TALES FROM EARTHSEA by Ursula K. LeGuin

“It would be a terrible long way,” said Mead.

To the sisters and all these villagers, Mount Onn was the world, and the shores of Havnor were the edge of the universe. Beyond that was only rumor and dream.

“You’ll come to the sea, going south, they say,” said Ayo.

“He knows that, sister,” Mead told her. “Didn’t he tell us he was a ship carpenter? But it’s a terrible long way down to the sea, surely. With this wizard on your scent, how are you to go there?”

“By the grace of water, that carries no scent,” Otter said, standing up. A litter of walnut shells fell from his lap, and he took the hearth broom and swept them into the ashes. “I’d better go.”

“There’s bread,” Ayo said, and Mead hurried to pack hard bread and hard cheese and walnuts into a pouch made of a sheep’s stomach. They were very poor people. They gave him what they had. So Anieb had done.

“My mother was born in Endlane, round by Faliern Forest,” Otter said. “Do you know that town? She’s called Rose, Rowan’s daughter.”

“The carters go down to Endlane, summers.”

“If somebody could talk to her people there, they’d get word to her. Her brother, Littleash, used to conic to the city every year or two.”

They nodded.

“If she knew I was alive,” he said.

Anieb’s mother nodded. “She’ll hear it.”

“Go on now,” said Mead.

“Go with the water,” said Ayo.

He embraced them, and they him, and he left the house.

He ran down from the straggle of huts to the quick, noisy stream he had heard singing through his sleep all his nights in Woodedge. He prayed to it. “Take me and save me,” he asked it. He made the spell the old Changer had taught him long ago, and said the word of transformation. Then no man knelt by the loud-running water, but an otter slipped into it and was gone.

III. Tern

There was a wise man on our Hill

Who found his way to work his will.

He changed his shape, he changed his name,

But ever the other will be the same.

So runs the water away, away,

So runs the water away.

ONE WINTER AFTERNOON on the shore of the Onneva River where it fingers out into the north bight of the Great Bay of Havnor, a man stood up on the muddy sand: a man poorly dressed and poorly shod, a thin brown man with dark eyes and hair so fine and thick it shed the rain. It was raining on the low beaches of the river mouth, the fine, cold, dismal drizzle of that grey winter. His clothes were soaked. He hunched his shoulders, turned about, and set off towards a wisp of chimney smoke he saw far down the shore. Behind him were the tracks of an otter’s four feet coming up from the water and the tracks of a man’s two feet going away from it.

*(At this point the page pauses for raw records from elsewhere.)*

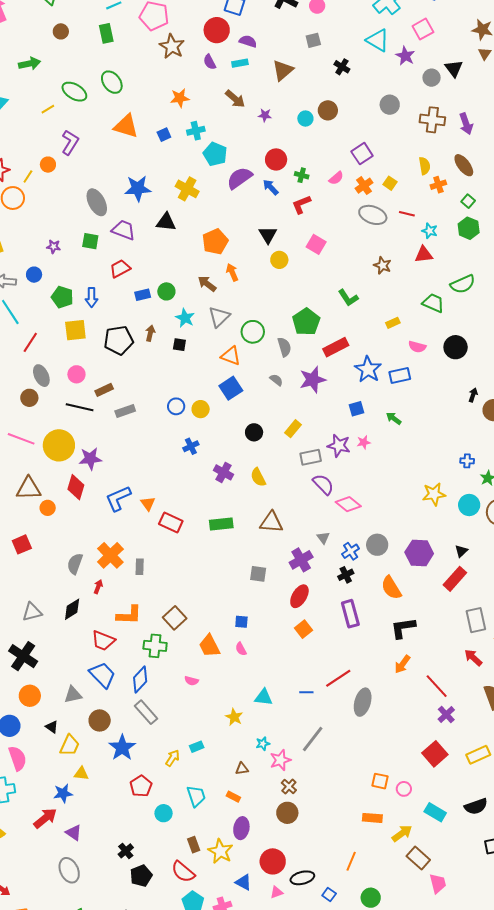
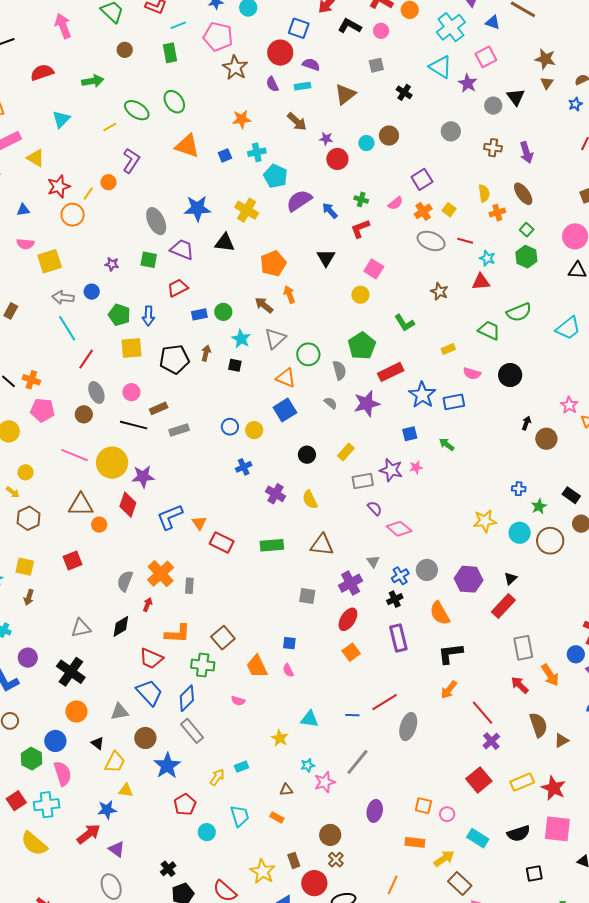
brown cross: (432, 120) -> (493, 148), size x0.7
red circle: (276, 159) -> (337, 159), moved
yellow circle: (279, 260) -> (360, 295), moved
purple semicircle: (323, 484) -> (375, 508), size x0.7
brown cross: (289, 786) -> (336, 860), moved
purple ellipse: (241, 828) -> (375, 811), moved
brown rectangle: (194, 845) -> (294, 860), moved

Where he went then, the songs don’t tell. They say only that he wandered, “he wandered long from land to land.” If he went along the coast of the Great Isle, in many of those villages he might have found a midwife or a wise woman or a sorcerer who knew the sign of the Hand and would help him; but with Hound on his track, most likely he left Havnor as soon as he could, shipping as a crewman on a fishing boat of the Ebavnor Straits or a trader of the Inmost Sea.

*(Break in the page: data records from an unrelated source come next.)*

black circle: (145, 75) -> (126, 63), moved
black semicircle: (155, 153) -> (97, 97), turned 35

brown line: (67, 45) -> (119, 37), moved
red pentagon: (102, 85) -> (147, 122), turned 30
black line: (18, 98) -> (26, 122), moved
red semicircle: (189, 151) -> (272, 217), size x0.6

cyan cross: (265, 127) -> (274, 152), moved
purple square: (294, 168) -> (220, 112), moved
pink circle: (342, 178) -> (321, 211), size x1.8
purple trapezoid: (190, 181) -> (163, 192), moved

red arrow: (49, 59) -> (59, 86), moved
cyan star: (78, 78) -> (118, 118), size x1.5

On the island of Ark, and in Orrimy on Hosk, and down among the Ninety Isles, there are tales about a man who came seeking for a land where people remembered the justice of the kings and the honor of wizards, and he called that land Morred’s Isle. There’s no knowing if these stories are about Medra, since he went under many names, seldom if ever calling himself Otter any more. Gelluk’s fall had not brought Losen down. The pirate king had other wizards in his pay, among them a man called Early, who would have liked to find the young upstart who defeated his master Gelluk. And Early had a good chance of tracing him. Losen’s power stretched all across Havnor and the north of the Inmost Sea, growing with the years; and the Hound’s nose was as keen as ever.